Faltam outras coisas que não se atrevem a dizer ou que não são claras, ou que não caracterizam, ou que continuam compartilhando a visão burocrática do governo, como a responsabilidade deste no estabelecimento de um regime repressivo, de desmantelamento da revolução bolivariana e suas conquistas, de ataque profundo à classe trabalhadora e à classe média profissional, intelectuais críticos, aos camponeses cujas terras são tomadas pela burocracia e setores militares… Nem é preciso dizer que é um governo reacionário, traiçoeiro e contrário aos interesses dos trabalhadores e dos pobres.

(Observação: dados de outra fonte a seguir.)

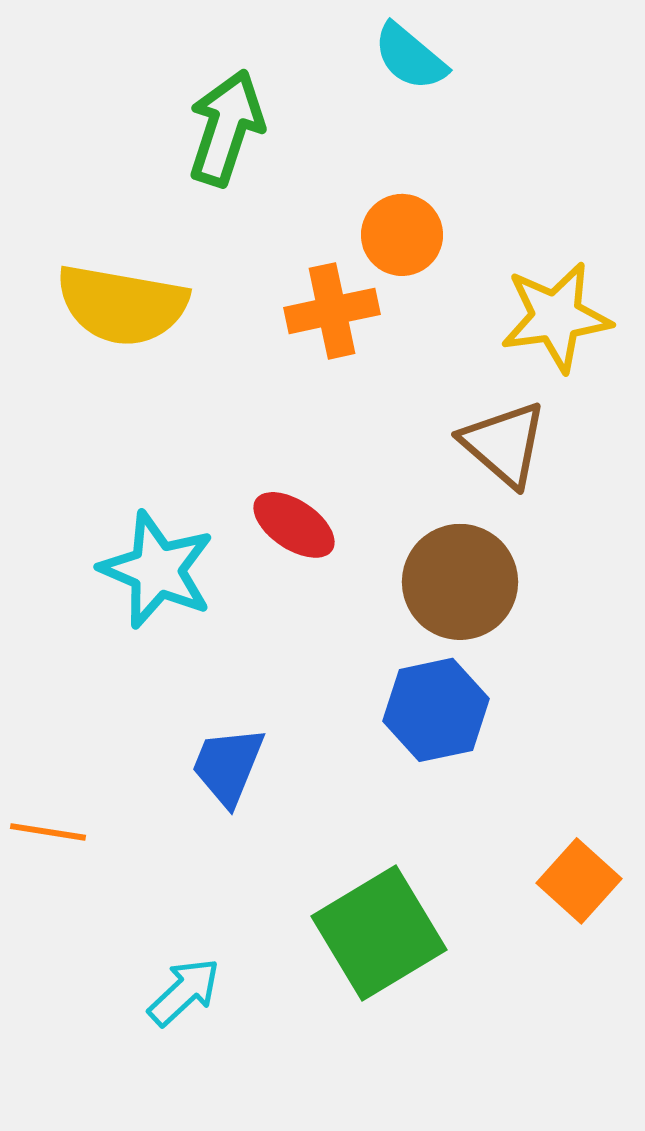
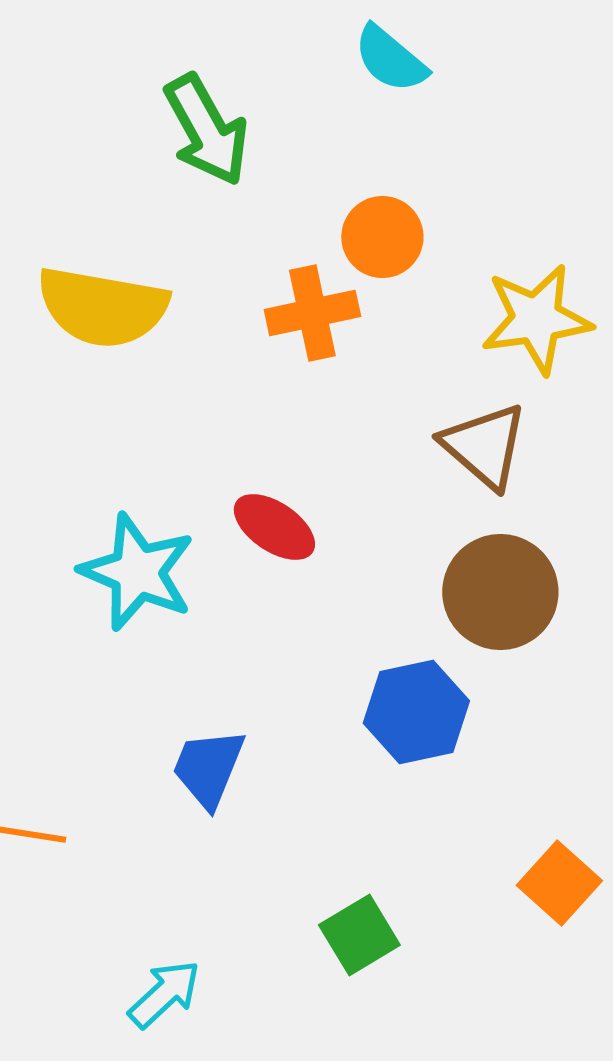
green arrow: (226, 128) -> (206, 130), turned 133
brown circle: (460, 582) -> (500, 592), moved
green square: (379, 933) -> (359, 935), size x0.6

Acreditamos que, apesar de terem feito parte das instituições que impuseram essas medidas de ajuste, sendo espectadores consentidos ou silenciosos ou mesmo justificando por vezes o caráter repressivo e antidemocrático do governo e suas medidas ao longo desses anos, é positivo que essas expressões políticas tentem responder aos repetidos golpes que são dados ao povo desde a administração de Nicolás Maduro – a burocracia com seus emergentes capitalistas-militares-PSUV.

A recusa da legalização da Marea Socialista no ano 2014-2016 como partido político, por parte da CNE com silêncio e omissão do Supremo Tribunal Federal, com batida policial em nossas sedes centrais em Caracas, por parte de uma força policial, após as jornadas de “legalização” ou habilitação dos partidos, serviram para proibir partidos como PSL, REDES… entre muitos outros partidos.

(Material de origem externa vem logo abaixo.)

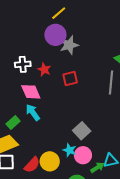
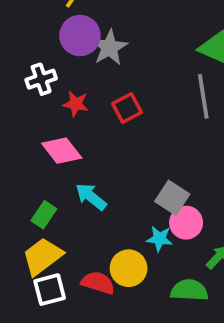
white cross: (23, 64) -> (41, 79), moved
cyan arrow: (33, 112) -> (91, 197), moved
pink circle: (83, 155) -> (186, 223), moved
red semicircle: (32, 165) -> (98, 283), turned -102

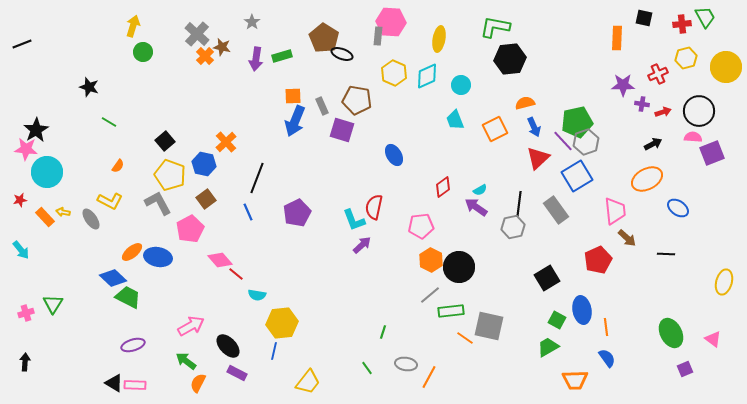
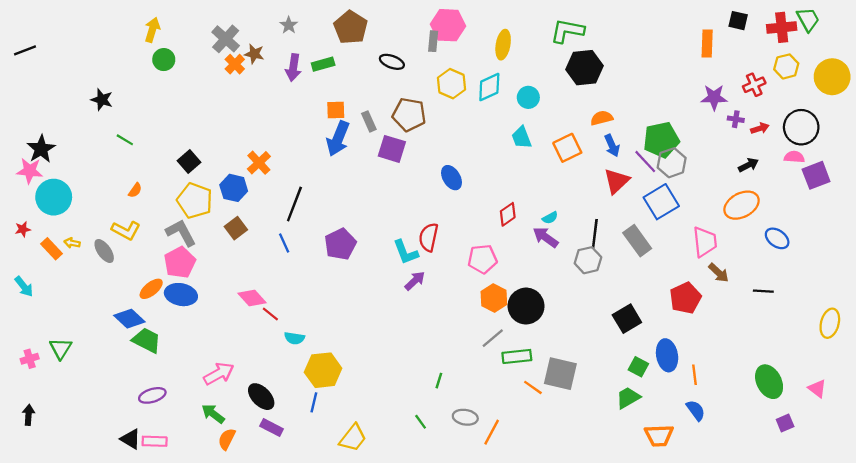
red cross: (682, 24) -> (782, 27), size x1.4
brown pentagon: (324, 38) -> (351, 27), moved
pink pentagon: (190, 229) -> (180, 262), moved

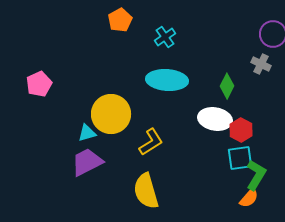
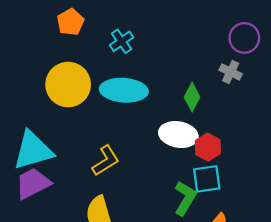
yellow circle: (111, 114) -> (68, 85), moved
cyan triangle: (87, 133) -> (33, 150), size x2.0
green L-shape: (256, 175) -> (185, 198), moved

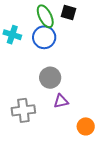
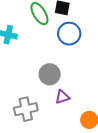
blue circle: (44, 37) -> (69, 34), moved

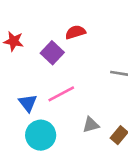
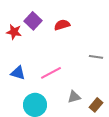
purple square: (52, 53) -> (33, 21), moved
blue triangle: (28, 103) -> (18, 73), moved, turned -35

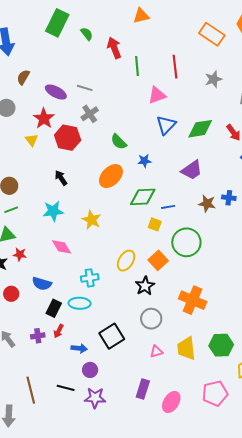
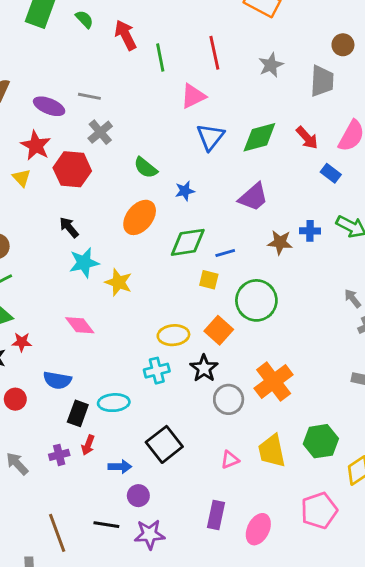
cyan star: (53, 211) -> (84, 263), moved
yellow ellipse: (126, 261) -> (173, 335), turned 60
cyan cross: (90, 278) -> (157, 371), moved
orange cross: (193, 300) -> (274, 382), turned 36
gray circle: (151, 319) -> (229, 399), moved

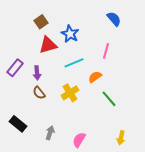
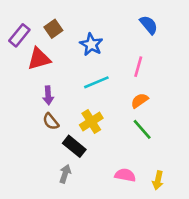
red triangle: (48, 45) -> (39, 59), moved
purple rectangle: (15, 68) -> (19, 35), moved
orange semicircle: (95, 77) -> (140, 101), moved
black rectangle: (18, 124) -> (74, 146), moved
pink semicircle: (79, 140) -> (125, 175), moved, turned 70

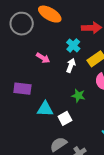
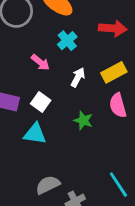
cyan cross: (73, 45) -> (67, 41), moved
white square: (65, 118) -> (41, 102), moved, turned -32

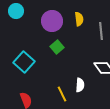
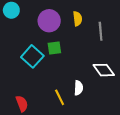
green square: (57, 47) -> (54, 48), turned 32
cyan square: (24, 62) -> (32, 56), moved

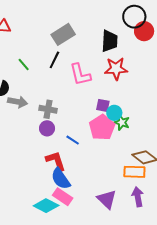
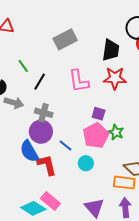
black line: (54, 60) -> (40, 82), moved
cyan circle: (114, 113) -> (86, 163), moved
purple circle: (47, 128) -> (41, 132), size x1.5
blue semicircle: (61, 179) -> (29, 151), moved

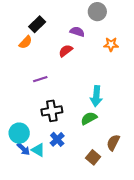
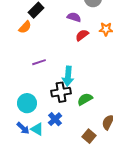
red semicircle: (66, 51) -> (82, 35), moved
cyan arrow: (96, 96) -> (68, 76), moved
black cross: (52, 111) -> (61, 92), moved
cyan circle: (19, 133) -> (27, 103), moved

Agora é a vez daqueles que foram aliados incondicionais. O governo lhes agradece por seus favores impondo diretivas, com o TSJ de prontidão, de confiscar a legalidade dos “indisciplinados” e “divisores” da unidade. Agora são tratados como “faladores de mentiras”, do “esquerdismo infantil”, que terminam no mesmo ponto “com o imperialismo e a direita”, que agora são “destrutivos”, que “não construíram nada”, diz em linguagem rude e sem consideração o Presidente Maduro, embora tenham feito parte da luta política e armada contra a Quarta República, embora tenham dado apoio eleitoral, ministros e militantes a Chávez e ao PSUV, embora tenham se jogado no F-27 e no F-4, A-11 (contra o golpe de Chávez), no dia 13 de abril na rua com o povo ou em face da sabotagem do petróleo, das guarimbas e em muitas outras situações.

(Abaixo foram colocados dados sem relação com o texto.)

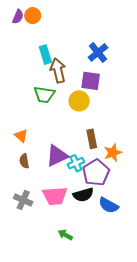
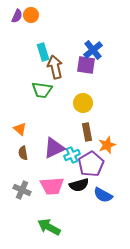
purple square: (91, 81) -> (86, 65), moved
yellow circle: (79, 101) -> (83, 103), moved
green arrow: (65, 235) -> (49, 227), moved, size x1.6

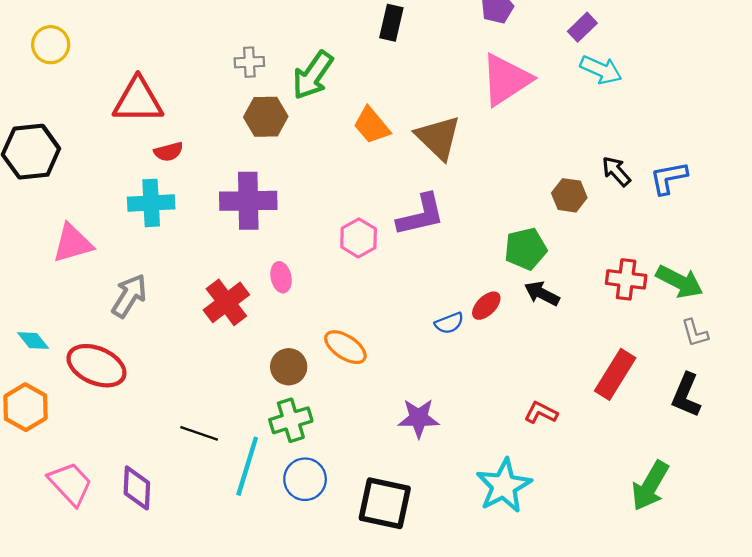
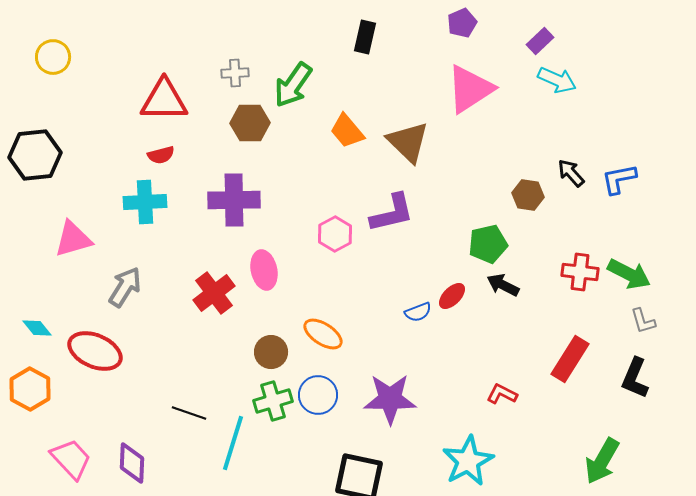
red triangle: (138, 100) -> (164, 100), moved
pink ellipse: (281, 277) -> (264, 270), size x1.4
purple star: (419, 418) -> (390, 399), size x1.4
blue circle: (305, 479) -> (318, 395), moved

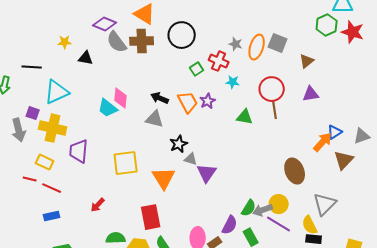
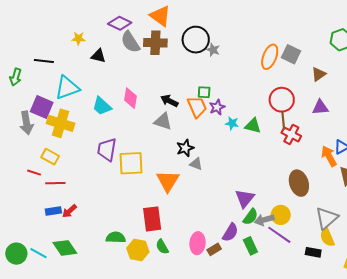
gray star: (236, 44) -> (213, 50), moved
red cross: (219, 61) -> (291, 134), moved
green square: (197, 69) -> (204, 92), moved, turned 32
cyan star: (233, 82) -> (232, 123), moved
cyan trapezoid: (108, 108) -> (102, 106), moved
purple square: (33, 113) -> (42, 107), size x1.6
orange arrow: (323, 142) -> (329, 156), turned -75
purple trapezoid: (79, 151) -> (107, 150), moved
purple triangle: (207, 173) -> (245, 198), moved
red line: (52, 188) -> (55, 183), turned -30
red arrow: (98, 205) -> (69, 211), moved
yellow semicircle: (310, 225) -> (327, 237), moved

Agora são descartáveis ​​e desprezíveis, como temos sido nós, do Marea Socialista, que denunciamos a linha autoritária, reacionária e pró-capitalista do governo burocrático, entre 2014 e 2016.

A ofensiva que os dirigentes da APR estão sofrendo da “institucionalidade” do Estado contra as lideranças do PPT e de outros partidos, o impedimento de vários setores partidários com a mesma prática de desconhecer as direções e cassar suas fichas eleitorais, ou impor direções partidárias domesticadas, vendidas e servientes do TSF é um ato antidemocrático, arbitrário, antiético e corrupto que rejeitamos categoricamente.

Mas, ao mesmo tempo, lembramos e reprovamos que quando foi a vez da Marea Socialista, quando nos impediram de participar do Congresso Extraordinário convocado por Maduro em 2014 e nos “autoexcluíram”, alguns ou muitos permaneceram inertes ou calaram-se, se fizeram de loucos e até mesmo entraram em coro aos ultrajes contra os “trotskistas”. Esses antecedentes também fazem parte dos ataques atuais, como parte da lógica política e do comportamento característico da burocracia que restringe a participação democrática e a diversidade revolucionária em nome da “unidade” com o pé no pescoço e os princípios ou o programa jogados no lixo.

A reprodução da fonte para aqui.